Reports on the recent Legislature and city manufacturing prospects were focal points of Thursday morning’s Carson City Board of Supervisors meeting.
Key legislative matters affecting the city were discussed, along with retention and recruitment of industry, marking significant matters that were of major concern despite the fact the minds of the board and many city observers were on an afternoon item deciding the fate of a new city animal shelter.
Before that shelter plan got new life via a revamped financing plan, however, the significant reports on legislation and manufacturing pointed the way to other future actions for city staff and the board.
Mary Walker of Walker and Associates, the lobbying firm representing city government and other jurisdictions in this region, said her group monitored more than 500 bills. She said there were just three matters that didn’t go the city’s way. Among those was the outcome on child protective services and how the state handles it for the community, as well as costs involved.
“That one was incredibly disappointing,” she said. Subsequent discussion disclosed staying with state handling of child protective services will cost an additional $100,000 or more, or upwards of $530,000, and so consideration may have to be given by the board to opting out and handling the task at the city government level. Not only is the funding change a problem, but quality of past service by the state has been questioned.
Danny Campos of Northern Nevada Development Authority (NNDA) — which contracts with city government to help existing industry grow, to retain local manufacturers, and to lure in more — offered a quarterly report on progress.
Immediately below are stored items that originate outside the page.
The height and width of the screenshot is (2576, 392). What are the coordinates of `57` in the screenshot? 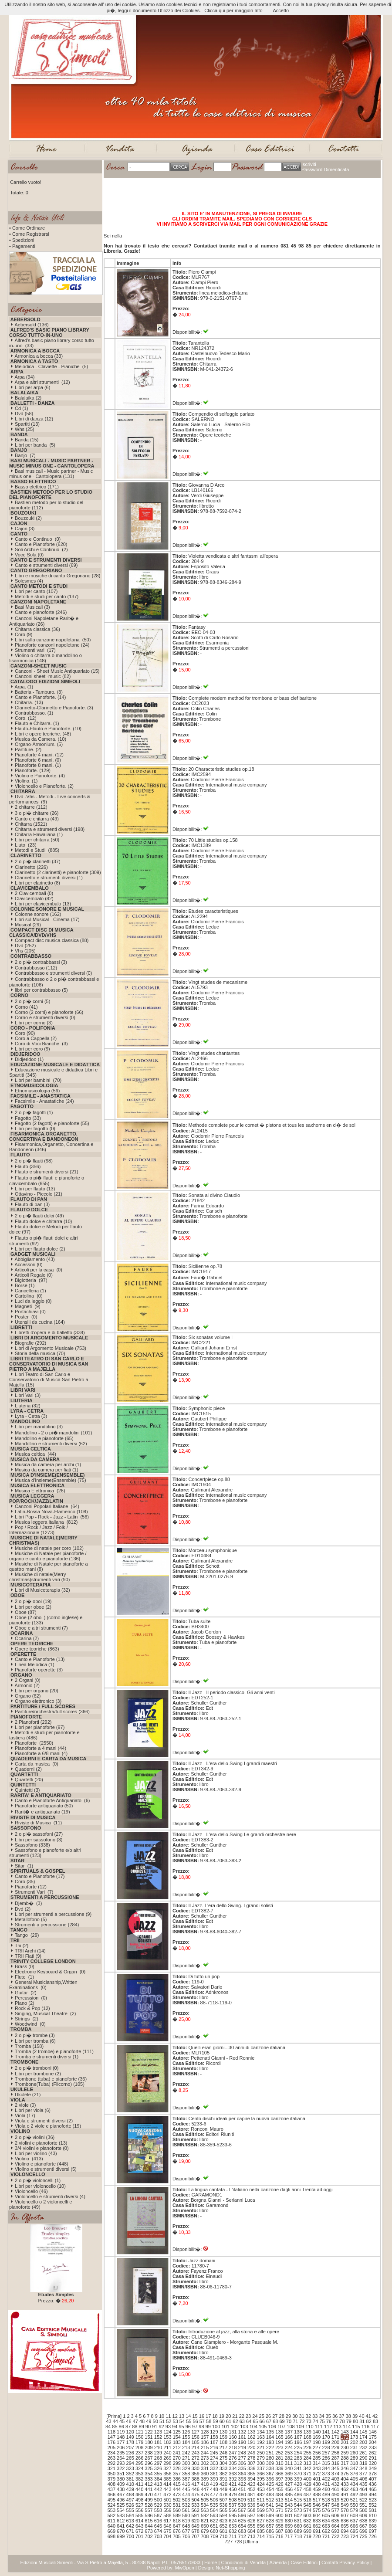 It's located at (202, 2421).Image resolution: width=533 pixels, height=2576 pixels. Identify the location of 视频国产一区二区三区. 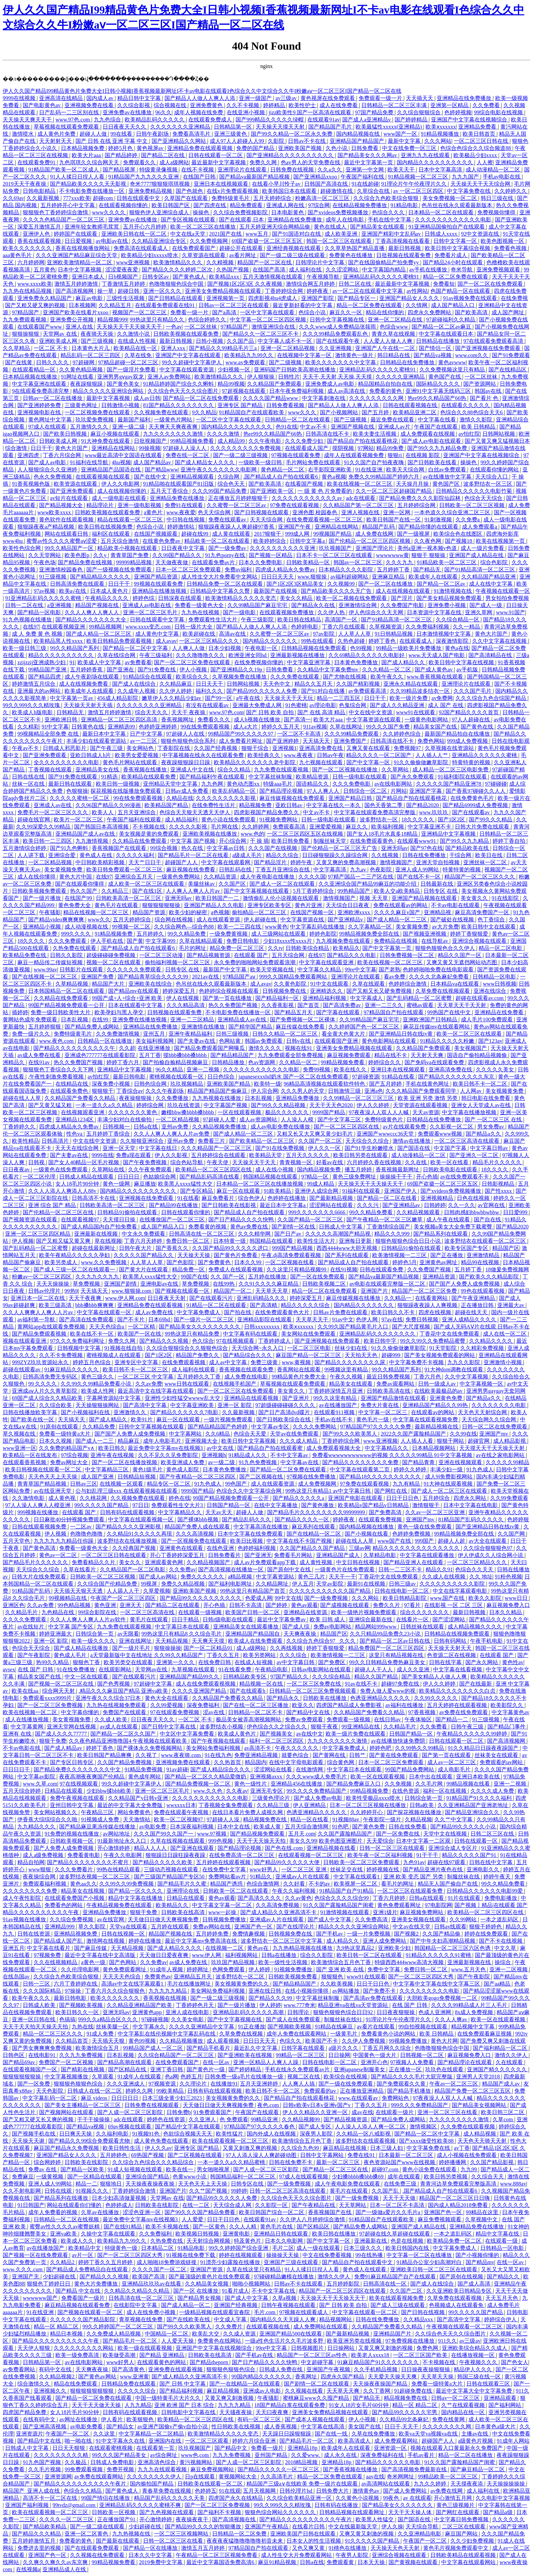
(140, 312).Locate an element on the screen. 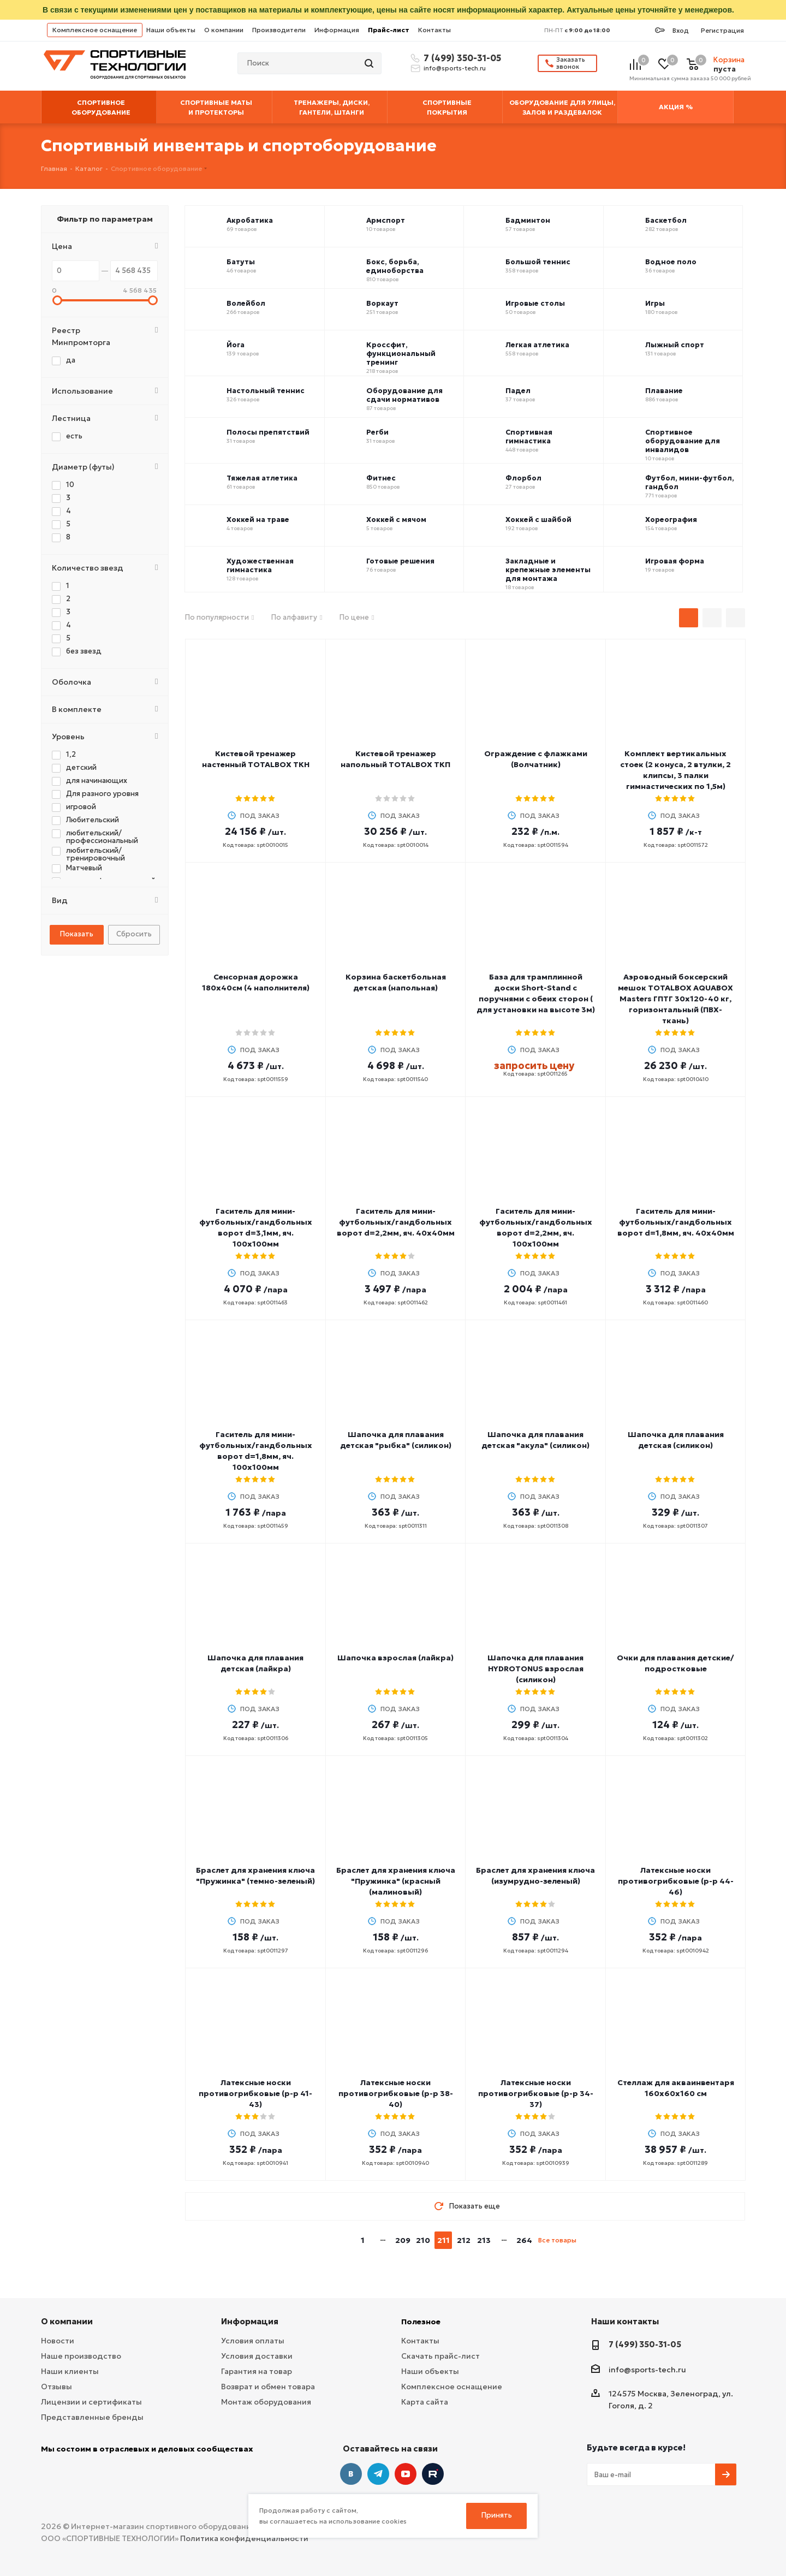 Image resolution: width=786 pixels, height=2576 pixels. Баскетбол is located at coordinates (666, 220).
He said regarding recruitment, NNDA has several interested firms with one nearly committed, though a sticking point is finding the right space in the city.
He said NNDA is “working with them on a build-to-suit option.” Supervisor Bard Bonkowski noted that new commercial space hasn’t been built for industry here in about a decade.
Regarding retention and expansion of existing industry, Campos said, interviews with more than 40 firms have identified at least eight expansion opportunities. He said the 43 involved are among 192 qualified industry manufacturers in Carson City, many of them small but with growth prospects. He said NNDA works with those existing firms on incentives and pathways to growth and workforce development issues.
In other activity, the board voted 4-1 to extend the Brewery Arts Center (BAC) contract to handle local access community broadcast work until Sept. 30, or through the first quarter of next fiscal year, but also required the BAC board to come up with various details of how the organization operates.
The agenda item had called for an annual extension at $140,000. Supervisor Jim Shirk dissented, calling for the matter to go to an open bid process.